── MATERIAL SUPPLIED ──

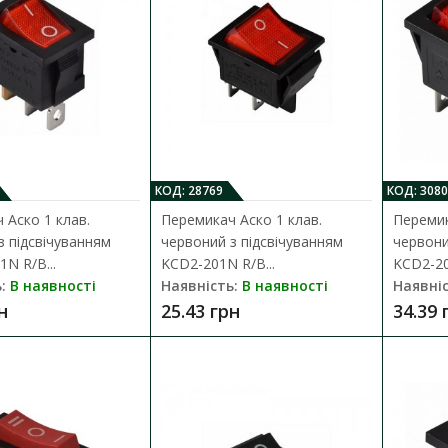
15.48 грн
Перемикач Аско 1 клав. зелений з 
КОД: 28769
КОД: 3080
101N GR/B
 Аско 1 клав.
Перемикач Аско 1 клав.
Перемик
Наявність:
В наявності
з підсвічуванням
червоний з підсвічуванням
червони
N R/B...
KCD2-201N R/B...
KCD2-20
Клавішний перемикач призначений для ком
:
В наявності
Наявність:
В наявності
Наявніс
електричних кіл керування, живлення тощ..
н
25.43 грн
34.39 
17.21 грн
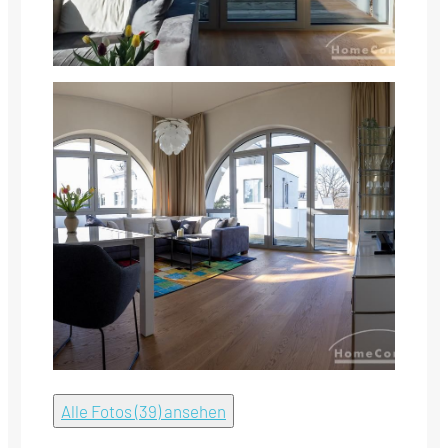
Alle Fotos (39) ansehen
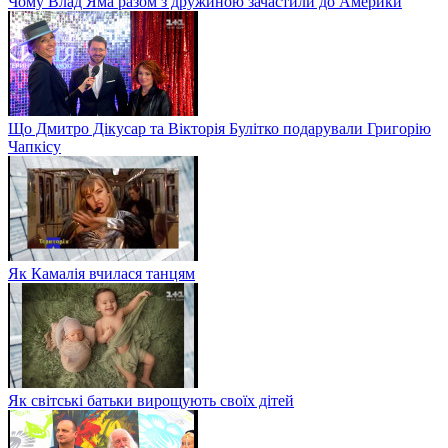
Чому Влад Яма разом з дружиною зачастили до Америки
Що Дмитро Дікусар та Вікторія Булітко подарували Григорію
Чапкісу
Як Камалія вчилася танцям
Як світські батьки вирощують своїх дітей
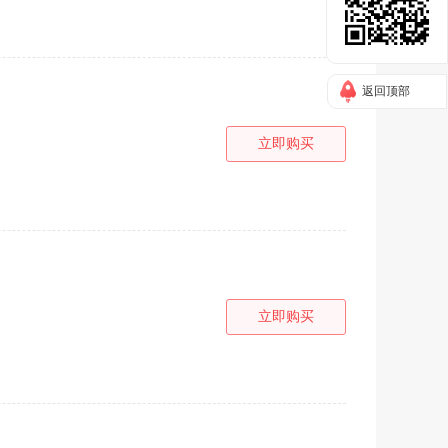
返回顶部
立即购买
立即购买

───
── MATERIAL SUPPLIED ──

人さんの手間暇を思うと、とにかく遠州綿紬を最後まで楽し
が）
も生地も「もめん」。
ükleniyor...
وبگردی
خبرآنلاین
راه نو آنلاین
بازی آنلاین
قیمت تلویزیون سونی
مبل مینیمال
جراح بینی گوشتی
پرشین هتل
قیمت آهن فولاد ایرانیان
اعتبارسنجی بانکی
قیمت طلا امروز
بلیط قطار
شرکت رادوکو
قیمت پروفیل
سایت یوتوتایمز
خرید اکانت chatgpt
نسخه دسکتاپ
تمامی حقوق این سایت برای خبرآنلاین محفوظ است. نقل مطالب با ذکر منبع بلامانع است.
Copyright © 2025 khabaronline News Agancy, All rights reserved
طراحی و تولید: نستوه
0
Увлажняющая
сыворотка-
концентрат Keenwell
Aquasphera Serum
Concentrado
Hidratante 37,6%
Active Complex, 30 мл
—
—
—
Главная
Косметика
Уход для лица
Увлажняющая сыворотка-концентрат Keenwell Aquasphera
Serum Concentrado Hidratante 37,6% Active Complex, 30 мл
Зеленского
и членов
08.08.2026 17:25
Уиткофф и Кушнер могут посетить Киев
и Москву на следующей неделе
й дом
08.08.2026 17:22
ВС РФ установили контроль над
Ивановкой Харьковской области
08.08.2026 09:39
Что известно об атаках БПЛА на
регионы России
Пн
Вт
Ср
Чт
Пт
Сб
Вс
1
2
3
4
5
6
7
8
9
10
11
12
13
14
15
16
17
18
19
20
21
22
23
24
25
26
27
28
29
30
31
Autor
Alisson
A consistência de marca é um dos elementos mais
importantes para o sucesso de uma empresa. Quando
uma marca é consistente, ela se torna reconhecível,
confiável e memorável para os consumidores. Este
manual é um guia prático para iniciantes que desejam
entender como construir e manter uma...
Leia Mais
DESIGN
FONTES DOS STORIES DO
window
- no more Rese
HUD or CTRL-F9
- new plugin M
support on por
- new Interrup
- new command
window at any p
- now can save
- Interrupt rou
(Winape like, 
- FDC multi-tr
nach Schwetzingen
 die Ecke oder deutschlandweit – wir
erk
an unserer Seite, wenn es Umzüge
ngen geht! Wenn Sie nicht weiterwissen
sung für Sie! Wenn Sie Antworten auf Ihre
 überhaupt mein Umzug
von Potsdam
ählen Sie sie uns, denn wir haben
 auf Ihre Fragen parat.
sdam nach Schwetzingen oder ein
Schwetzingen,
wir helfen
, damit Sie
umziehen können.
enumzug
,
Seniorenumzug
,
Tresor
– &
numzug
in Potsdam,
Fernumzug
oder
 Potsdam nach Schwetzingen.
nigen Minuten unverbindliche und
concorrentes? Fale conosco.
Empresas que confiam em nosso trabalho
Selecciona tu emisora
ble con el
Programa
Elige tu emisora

───
── MATERIAL SUPPLIED ──

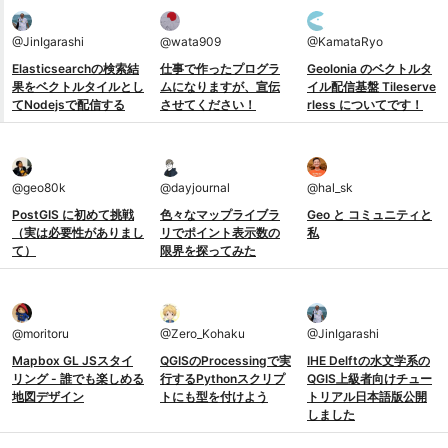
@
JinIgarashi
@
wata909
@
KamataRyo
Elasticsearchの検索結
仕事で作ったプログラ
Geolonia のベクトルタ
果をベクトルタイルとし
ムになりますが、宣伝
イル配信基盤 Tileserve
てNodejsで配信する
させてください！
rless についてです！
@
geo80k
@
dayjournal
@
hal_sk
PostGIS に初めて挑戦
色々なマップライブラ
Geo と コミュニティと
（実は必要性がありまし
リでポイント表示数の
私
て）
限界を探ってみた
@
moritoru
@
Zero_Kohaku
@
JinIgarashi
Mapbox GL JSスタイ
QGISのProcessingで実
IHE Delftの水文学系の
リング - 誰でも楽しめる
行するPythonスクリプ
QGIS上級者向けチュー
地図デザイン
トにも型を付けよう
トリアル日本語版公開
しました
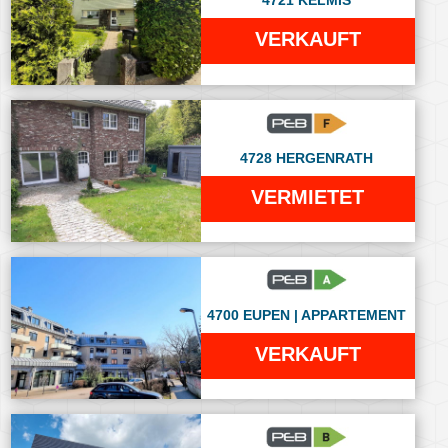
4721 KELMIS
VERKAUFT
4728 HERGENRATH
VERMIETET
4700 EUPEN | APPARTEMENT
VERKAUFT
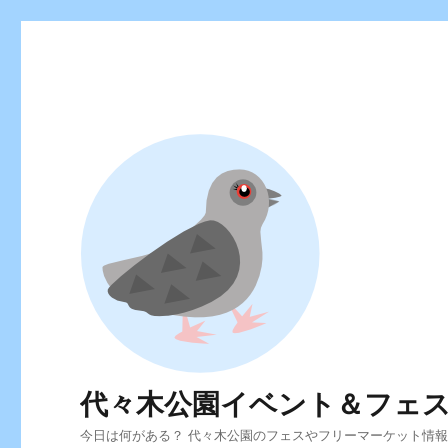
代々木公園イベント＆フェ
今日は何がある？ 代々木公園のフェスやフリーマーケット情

───

- [ASSIGNMENT] Each line above with the word "Aquasphera" must be returned.

- [TASK RESPONSE]
Aquasphera Serum
Увлажняющая сыворотка-концентрат Keenwell Aquasphera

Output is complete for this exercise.